Monday, April 11, 2016


"If ever, my dear Hawthorne, in the eternal times that are to come, you and I shall sit down in Paradise, in some little shady corner by ourselves; and if we shall by any means be able to smuggle a basket of champagne there (I won't believe in a Temperance Heaven), and if we shall then cross our celestial legs in the celestial grass that is forever tropical, and strike our glasses and heads together, till both musically ring in concert,—then, O my dear fellow-mortal, how shall we pleasantly discourse of all the things manifold which now so distress us,—when all the earth shall be but a reminiscence, yea, its final dissolution an antiquity."

—from an early May letter from Herman Melville to Nathaniel Hawthorned, as found on page 45, The Divine Magnet: Herman Melville's Letters to Nathaniel Hawthorne, edited by Mark Niemeyer


This book, The Divine Magnet, collects ten extant letters that Herman Melville wrote to friend and fellow writer Nathaniel Hawthorne in 1851 and 1852, in addition to Melville's published review of Hawthorne's short story collection, Mosses from an Old Manse, and two poems.

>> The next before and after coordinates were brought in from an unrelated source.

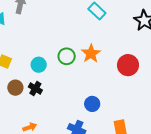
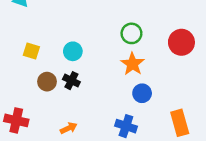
orange star: (91, 54) -> (133, 64), moved
green circle: (67, 56) -> (131, 33), moved

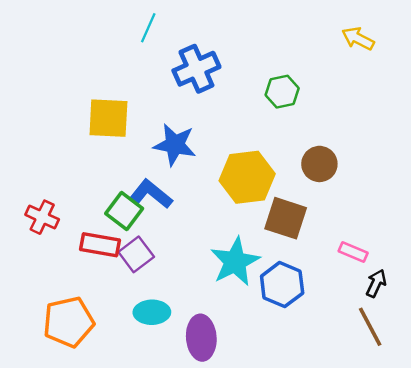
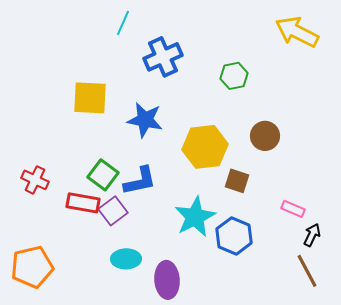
yellow arrow: (358, 39) -> (297, 32), size x1.6
blue L-shape: (151, 194) -> (140, 181), moved, turned 129
brown square: (286, 218) -> (237, 181), size x0.7
orange pentagon: (69, 322) -> (32, 267), moved

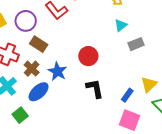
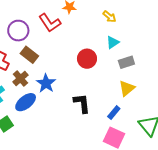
red circle: (88, 56) -> (87, 59), moved
yellow triangle: (149, 84) -> (127, 88), moved

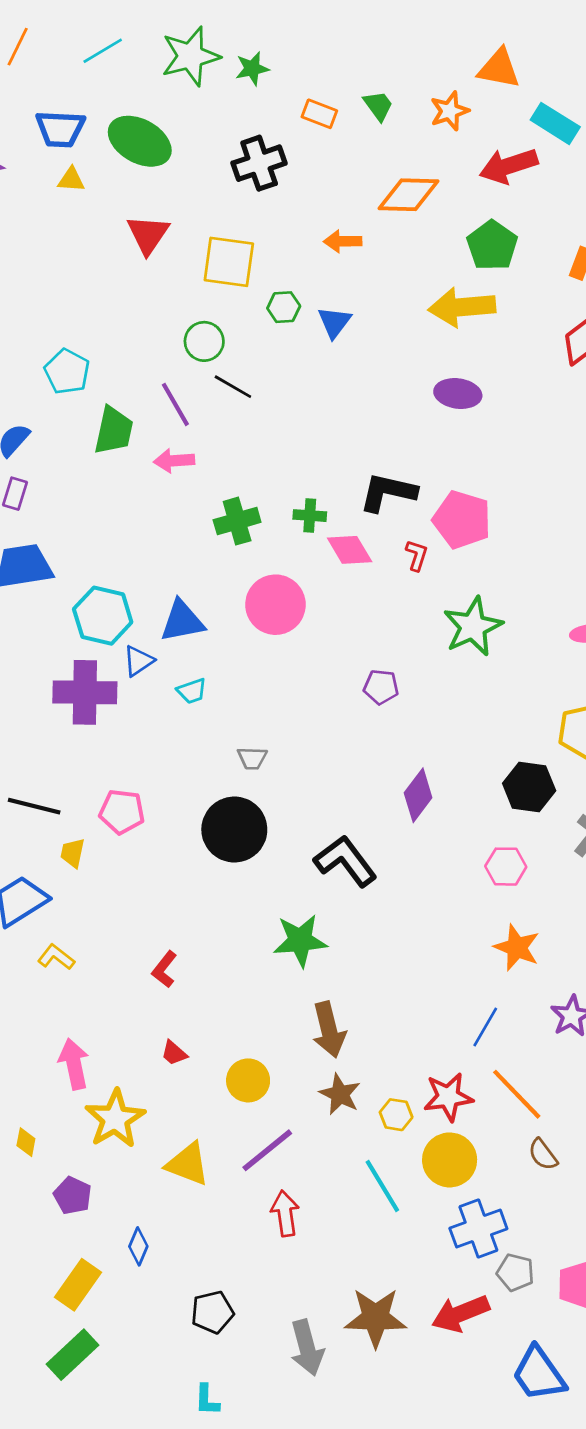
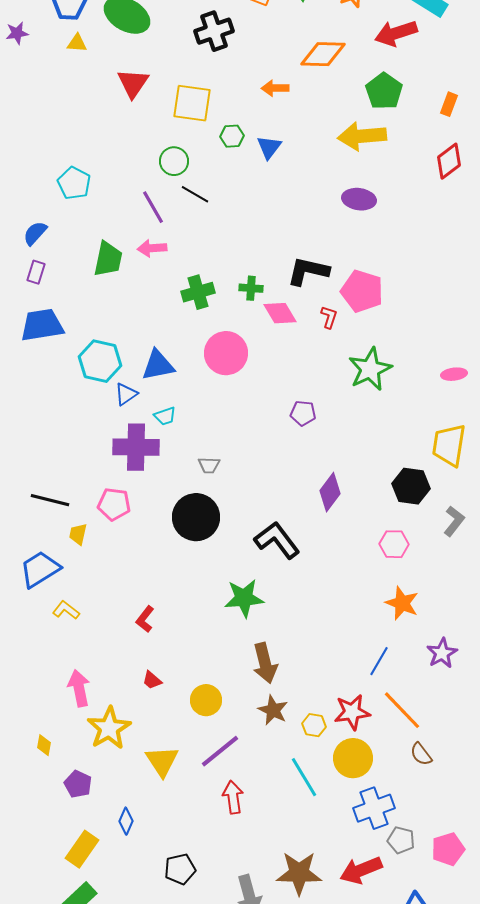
green trapezoid: (114, 431) -> (108, 259), moved
purple cross: (85, 692) -> (136, 447), moved
yellow triangle: (188, 1164) -> (162, 761), turned 36

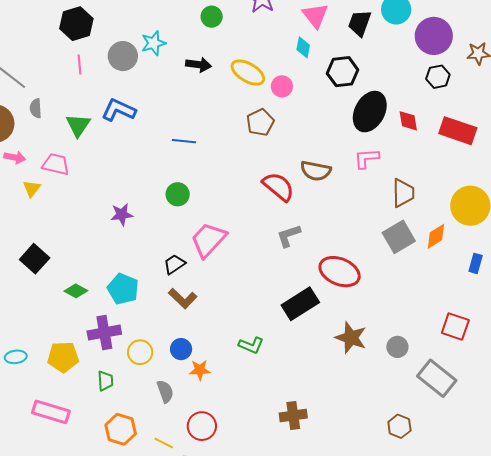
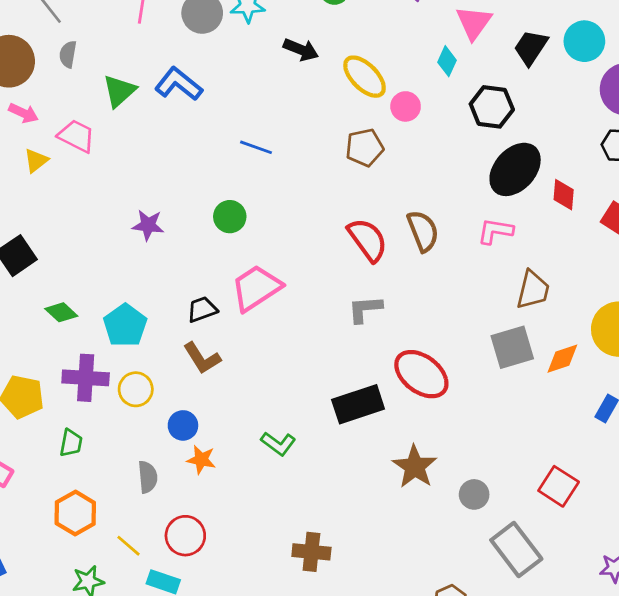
brown semicircle: (316, 171) -> (423, 231), turned -136
yellow circle: (140, 352) -> (136, 389), moved

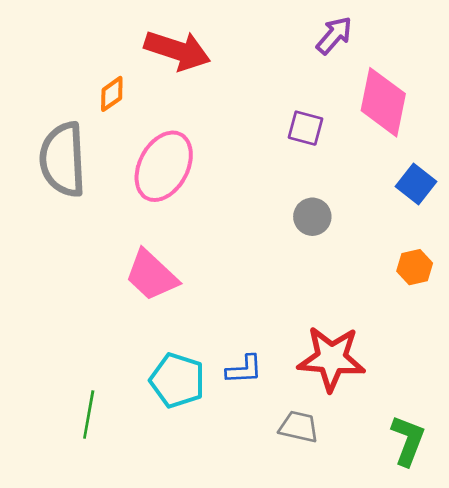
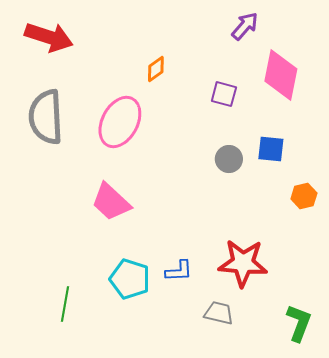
red arrow: (177, 50) -> (49, 37), moved
orange diamond: (112, 94) -> (156, 69), moved
blue square: (416, 184) -> (271, 149), moved, turned -32

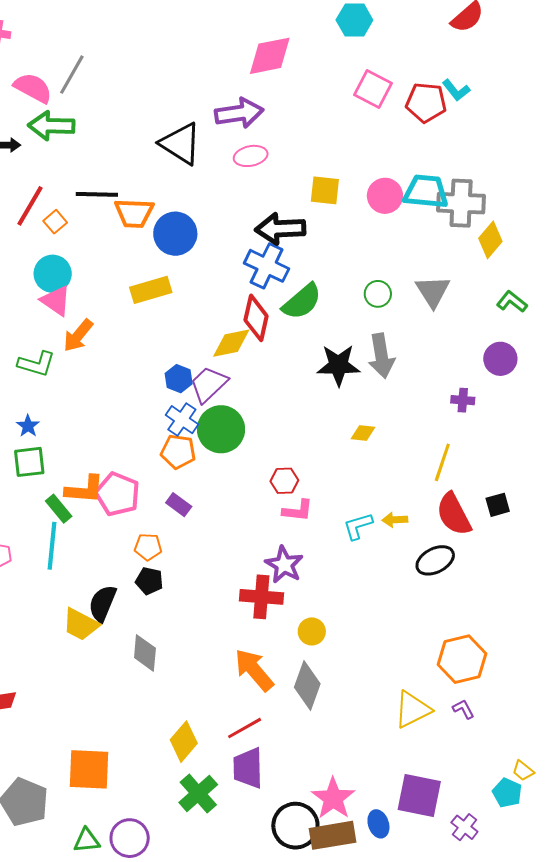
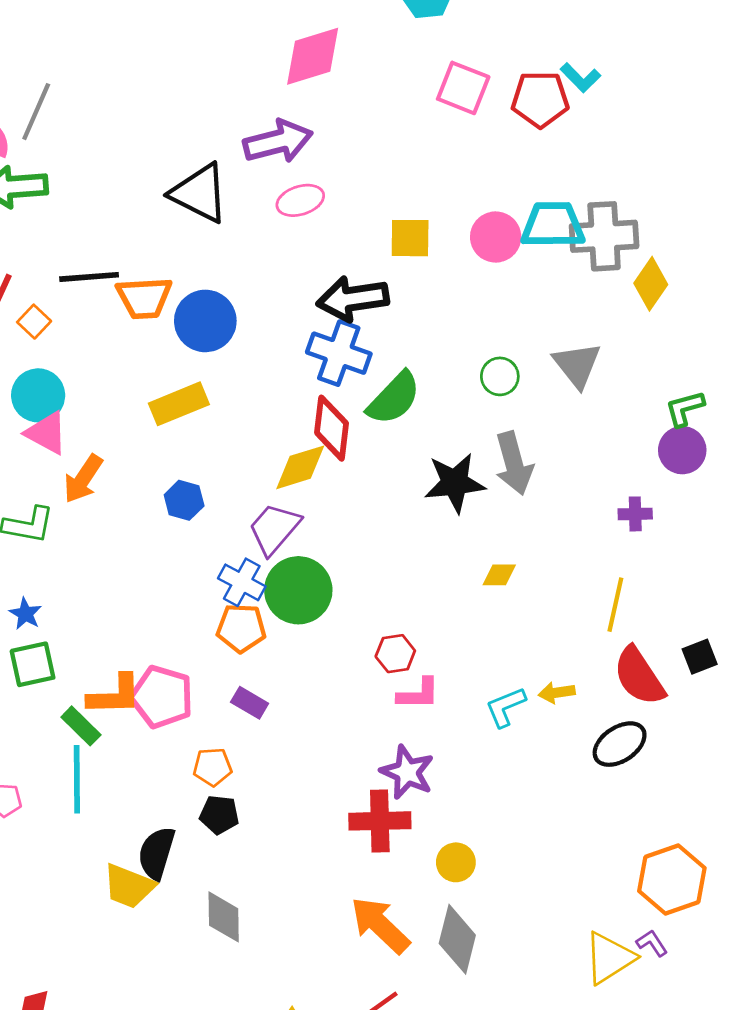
green L-shape: (512, 302) -> (685, 408), moved, turned -48
blue hexagon: (179, 379) -> (184, 500), moved
purple L-shape: (463, 709) -> (652, 943), moved

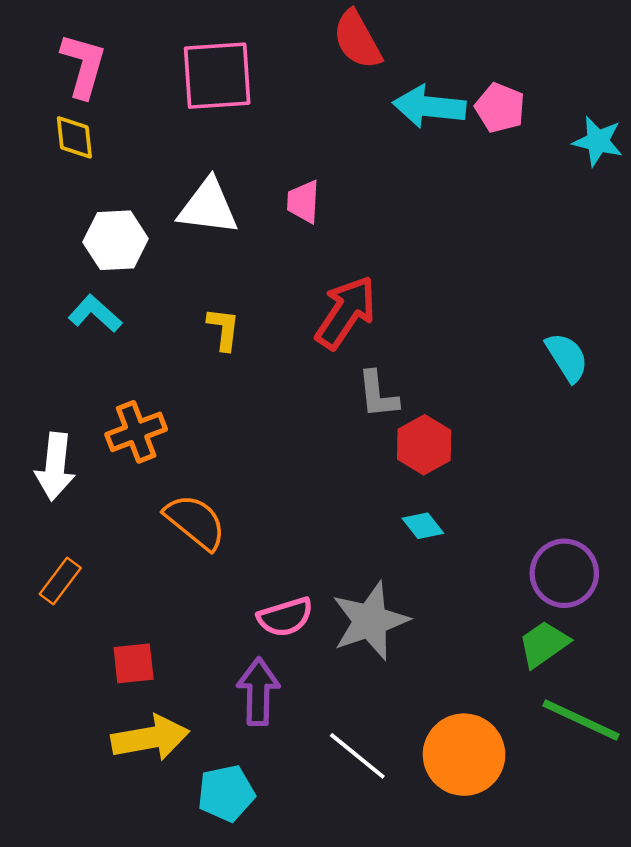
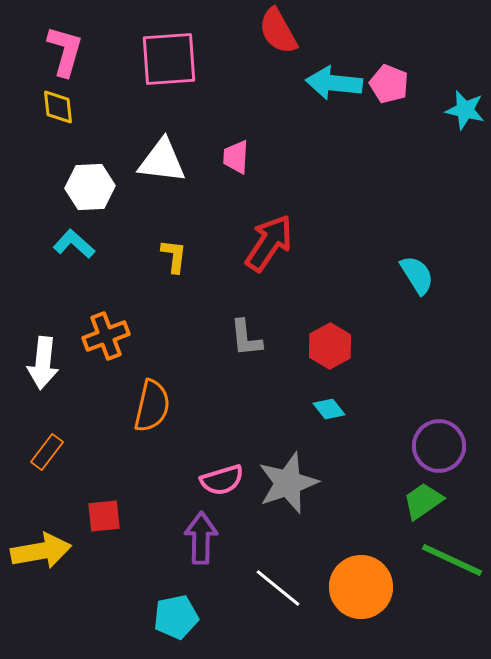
cyan semicircle: (567, 357) -> (417, 275), moved
gray L-shape: (378, 395) -> (246, 338), moved
orange semicircle: (195, 522) -> (152, 406), turned 64
yellow arrow: (150, 738) -> (41, 551), moved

These letters are fascinating to read as Melville appears to work exceptionally hard at garnering Hawthorne's attention. Melville's admiration for Hawthorne is likewise on display. We don't know what Hawthorne may have replied, since there are no known surviving letters from him back to Melville. Nonetheless, these letters show Melville to be a bit obsessive with Hawthorne and his work. There may have been a reason that Hawthorne was possibly reluctant to put as much energy into the friendship as Melville.

All of that being said, though, the language in these letters is beautiful. There are multiple references to religion and spirituality and art. There is longing and lament and laud.

I am giving these letters a first read and already know I will be returning to them many times.